Cell phone location data is the type of surveillance that we've seen a lot about in the media recently, with the passage of the FISA Amendments Act of 2008 (FAA). Here it is, straight from the horses mouth.
Other types of data surveillance of interest are:
* Black boxes
* Biometrics (fingerprints, etc.)
* RFID Chips (used at tool booths)
*Implantable GPS chips (used in delivery boxes; can also be imbedded in the skin)
All of these types of data surveillance can crop up on powerful search engines when any type of security check is one on any individual. If you use your imagination, I'm sure you can form a picture of how this type of date could be used against you. Are you properly terrified yet?

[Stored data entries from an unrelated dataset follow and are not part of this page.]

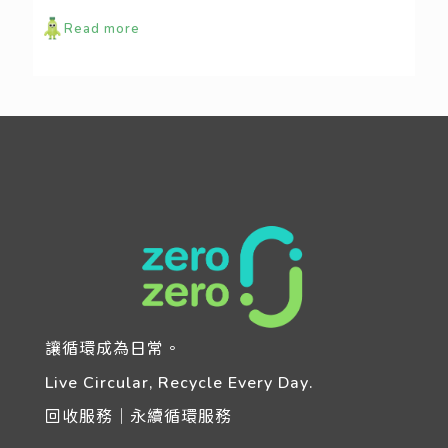
Read more
讓循環成為日常。
Live Circular, Recycle Every Day.
回收服務｜永續循環服務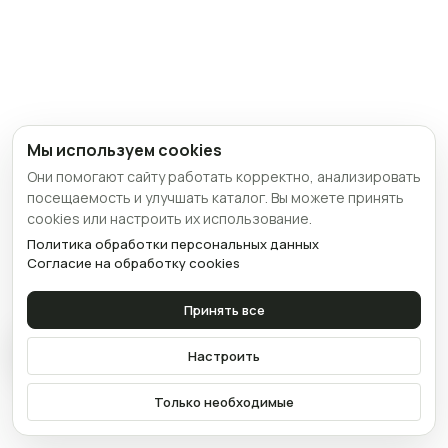
Мы используем cookies
Они помогают сайту работать корректно, анализировать
посещаемость и улучшать каталог. Вы можете принять
cookies или настроить их использование.
Политика обработки персональных данных
Согласие на обработку cookies
Принять все
Связаться
Настроить
Только необходимые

Then there is the most dangerous head of the three-headed Surveillance Monster: government surveillance. We know about this and yet I, for one, have somehwat ignored it. There are literally thousands of government data bases with information about Americans in them:
*The FBI, of course
* The Registry of Motor Vehicles
* The Department of Education
* The Treasury Department
As a government, as a system, as a society, we now have all of the above surveillance capacity (and some I've not mentioned) and new ones in the cooker. Couple this with the passing of the Patriot Act and the monster is complete, with restrictions on its activities eroding at an alarming pace. Secret searches, wiretapping, power to demand records on individuals with little or no justified cause. What a field day for the heat, to quote an old Stevens Stills song.
The fact that we have the various technologies to create such extensive and multi-faceted surveillance strategies makes them neither sound, nor reliable. Society is yet again forging ahead with the implementation of strategies that are not well thoughtthrough to begin with and subsequently not studies to determine their effectiveness and potential for social and political malaise.
Further, we the people, are showing just how little we value our personal freedoms and rights under the constitution. The fact that in the U.S., our government has gotten away with so much erosion of core American principles, with very little effort, demonstrates how easy it will eventually be to abuse surveillance on a larger and large scale; affecting more and more people in the civilized world.
The threat of world domination through various methods of sophisticated, complex and inter-related surveillance mechanisms seems to become less science fiction and more reality daily. Corporations and government alike are watching us when it is they that need watching.